I have been riding consistently since last Dec. My average speed when I started was 12 to 13 mph. Now it is 18 to 19 with an average cadence in the mid 80's. I am riding between 100 to 200 miles a week. I figured just riding would increase my average speed to a point. I think I'm at that point. Also most of my rides I'm basing data on is flat grades around 2000 ft. 
I decided to start doing some intervals hoping to increase my overall speed. Today I rode 48 miles and did 5 intervals for 1 minute duration keeping my cadence between 100 to 110. Then 5 intervals for 2 minute duration's then 5 more for 3 minute duration's keeping my cadence on both at 100 to 110. In between intervals I just cruised at a comfortable pace for about 3 to 5 minutes.
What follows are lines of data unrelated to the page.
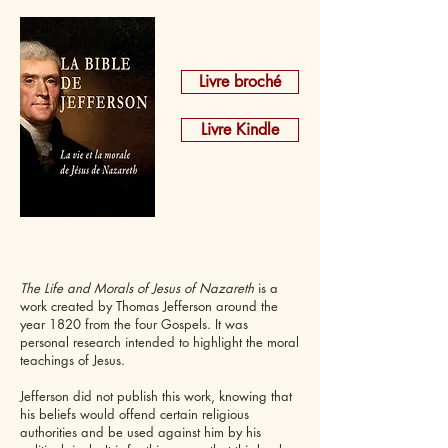
Livre broché
Livre Kindle
The Life and Morals of Jesus of Nazareth
is a
work created by Thomas Jefferson around the
year 1820 from the four Gospels. It was
personal research intended to highlight the moral
teachings of Jesus.
Jefferson did not publish this work, knowing that
his beliefs would offend certain religious
authorities and be used against him by his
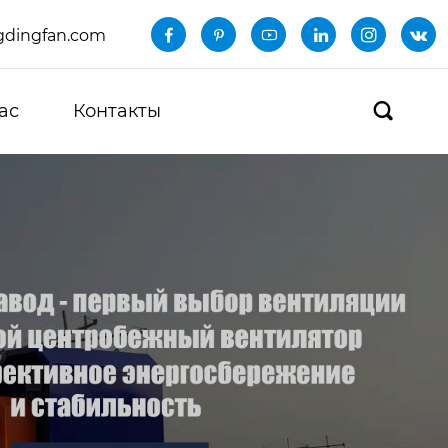
dingfan.com






ас
Контакты

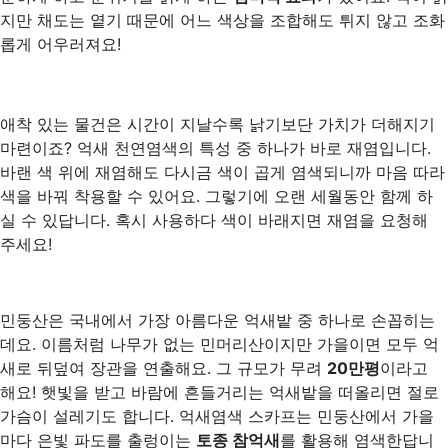
지만 채도는 옅기 때문에 어느 색상을 조합해도 튀지 않고 조화
롭게 어우러져요!
애착 있는 물건은 시간이 지날수록 낡기보단 가치가 더해지기
마련이죠? 억새 천연염색의 특성 중 하나가 바로 재염입니다.
바랜 색 위에 재염해도 다시금 색이 곱게 염색되니까 마음 따라
색을 바꿔 착용할 수 있어요. 그렇기에 오랜 세월동안 함께 하
실 수 있답니다. 혹시 사용하다 색이 바래지면 재염을 요청해
주세요!
민둥산은 국내에서 가장 아름다운 억새밭 중 하나로 손꼽히는
데요. 이름처럼 나무가 없는 민머리산이지만 가을이면 모두 억
새로 뒤덮여 장관을 연출해요. 그 규모가 무려
20
만평
이라고
해요! 햇빛을 받고 바람에 흔들거리는 억새밭을 떠올리면 절로
가슴이 설레기도 합니다. 억새염색 스카프는 민둥산에서 가을
마다 은빛 파도를 출렁이는
토종 참억새
를 활용해 염색한답니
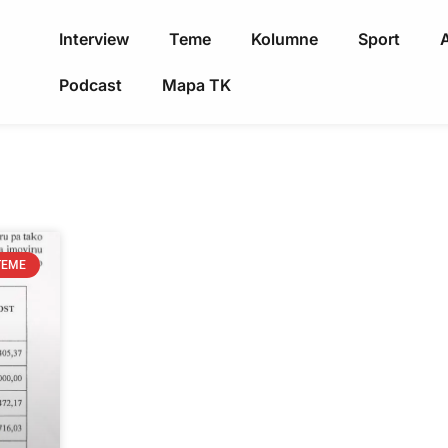
Interview
Teme
Kolumne
Sport
A
Podcast
Mapa TK
TEME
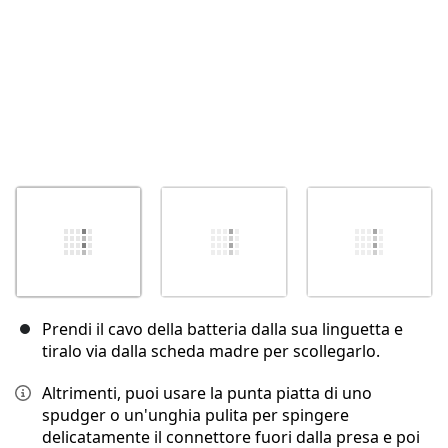
Prendi il cavo della batteria dalla sua linguetta e
tiralo via dalla scheda madre per scollegarlo.
Altrimenti, puoi usare la punta piatta di uno
spudger o un'unghia pulita per spingere
delicatamente il connettore fuori dalla presa e poi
I finished the intervals at halfway through the ride. I finished the ride just riding at a pace that felt comfortable. The odd thing was comfortable was at a 90 to 100 cadence. 
I'm really not sure if this is the best work out. Is it?


----------



## brianmcg (Oct 12, 2002)

Do you ever go on group rides. Find a fast group ride to do once a week. That will be your best workout.


----------



## kbiker3111 (Nov 7, 2006)

Intervals are usually done by exertion (perceived, power or hr) not cadence. Higher cadence can help keep you going hard but isn't a key metric of effort. Otherwise you're on track. Length can vary, but it is more common to do them all the same length. Don't be afraid of doing longer intervals too.


----------



## Gary Tingley (Mar 15, 2004)

Do you have a longer term objective in mind> Racing, Gran fondo?


----------